I finally had the perfect job to test the new Anatol 6/6 on and figured I'd post up about it. This job was 'perfect' because it was: on thin muslin fabric that holds detail very well, was close to our max std. image size, was a detailed multi-color with butt reg., had white in the image and was printed wet-on-wet through high mesh counts.
I felt that repped our typical tighter-tolerance work pretty well and hey, why not give the pin-lock a fair shot for a minute. It's weekend work so I might as well take time to nerd out on this stuff while I can.
The Thunder was already paralleled on the install a few days ago so all I had to do was adjust the pin-lock platen off contact. An easy adjust and the only thing that requires a small wrench to do on the system. We're using a used setup (including a used platen) that I picked up for about 1/3 the cost of new with used pin corners as well. To boot, I'm not using 'full' carrier sheets, I'm using the short ones and I even cut all those down so my film is dangling off the bottom of it, barely overlapping (I can't bring myself to put a carrier between my film and the stencil, just seems stupid). Our device to reg the films to the screens is a little banged up, as it the film alignment board. I don't have the air hooked up so the screens were clamped manually. Oh and this film came off close to the end of a roll of 17" so it was a little curly. And...our expo bulb is so old I'm shocked it's still alive. My point in stating all this is to show this is a very 'real-world' situation.
I used the bottom reg marks as the test as manual printers who push stroke over long image areas are going to have the problems at that end more than the top. No matter how tight the rest of the system is, as a manual printer, you're going to be the weakest link so again, I'm gauging it on the ground not as a theoretical. My question wasn't 'does this pre-reg system work?' Of course it does. What I wanted to know was: 'does this new press hold reg?' and 'does this pre-reg system work
for me?'
From the reg marks, image is about 14" wide by 19.5" tall. I advertise our max image size for multi-color at 15"x18". These are cloth flyers for an indy art fair my friends put on here. 3 co.:
White 330/30
Blue 310/30
Maroon 310/30
in that order w-o-w
All screens @ 22 n/cm
For reference, 65lpi, 22.5 deg, round dot, on the whole lot of it. Dot shape isn't very important here, image is almost devoid of gradients and would look better as layers of threshold seps with blending of transparent inks.

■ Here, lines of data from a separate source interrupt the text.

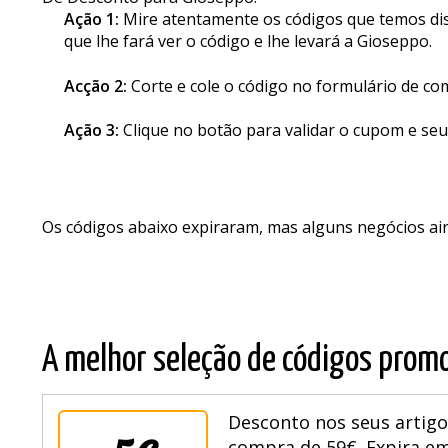
De Desconto para Gioseppo.
Ação 1:
Mire atentamente os códigos que temos disp
que lhe fará ver o código e lhe levará a Gioseppo.
Acção 2:
Corte e cole o código no formulário de co
Ação 3:
Clique no botão para validar o cupom e seu
Os códigos abaixo expiraram, mas alguns negócios a
A melhor seleção de códigos promo
Desconto nos seus artigo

First clean strike, bottom reg mark:
....White is off pretty bad on the bottom. It was just fine up top. So I based it down a little to eliminate the difference in stroke and struck off 3 more...still off so I did a single, simple micro adjust.
...and that's all it took. Anatol micros are effing great by the way. True linear travel and zero jump when you tighten them.

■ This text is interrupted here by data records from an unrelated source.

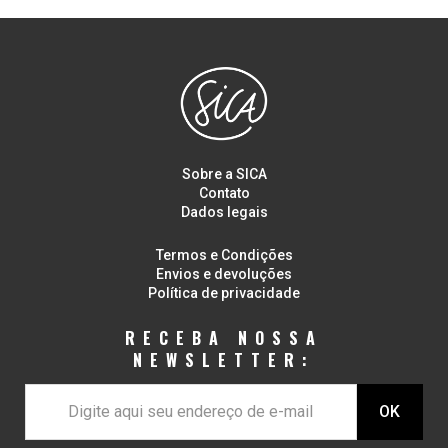
Sobre a SICA
Contato
Dados legais
Termos e Condições
Envios e devoluções
Política de privacidade
RECEBA NOSSA
NEWSLETTER:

One thing to consider is that, as I mentioned above, the reg was off in the most error prone region of a print 1 1/2" longer than our std. image area and it was the White screen. It's highly likely an experienced auto user would not have had a mis-reg as I did.
Here's some more of the final strike off:
This one below has some white fill inside the text that I didn't clean up in PS (I did this from an .eps with the scanned art embedded and clipping masks out the wazoo, so I drug it into PS and channel sepped). Surprisingly it registered the two colors on that minute little bit of text. It's hard to see, but there's white in the middle of that 'a'. Again single micro here.
So there's the pin lock in real life. Curious to see how this works with the system better dialed in. But so far this is some solid shizzle and makes a case for continued use of newman frames despite the fact that we are running at medium-low tensions. Also hoping to get time to run my punched film experiment this winter using the system now that it appears to be a somewhat faithful control.